(EXTRACTED DATA begins)

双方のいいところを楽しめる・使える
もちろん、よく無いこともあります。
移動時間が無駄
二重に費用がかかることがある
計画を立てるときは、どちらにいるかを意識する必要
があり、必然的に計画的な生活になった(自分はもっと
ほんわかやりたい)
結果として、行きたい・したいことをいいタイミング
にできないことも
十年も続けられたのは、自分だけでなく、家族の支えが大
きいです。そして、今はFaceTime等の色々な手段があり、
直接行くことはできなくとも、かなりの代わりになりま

(EXTRACTED DATA ends)

> WHAT TO PRODUCE
Everything from the line containing "二重に費用がかかることがある" to the last line of the data above must be set down exactly, both ends included, with no other lines.

> ANSWER FOR THIS EXERCISE
二重に費用がかかることがある
計画を立てるときは、どちらにいるかを意識する必要
があり、必然的に計画的な生活になった(自分はもっと
ほんわかやりたい)
結果として、行きたい・したいことをいいタイミング
にできないことも
十年も続けられたのは、自分だけでなく、家族の支えが大
きいです。そして、今はFaceTime等の色々な手段があり、
直接行くことはできなくとも、かなりの代わりになりま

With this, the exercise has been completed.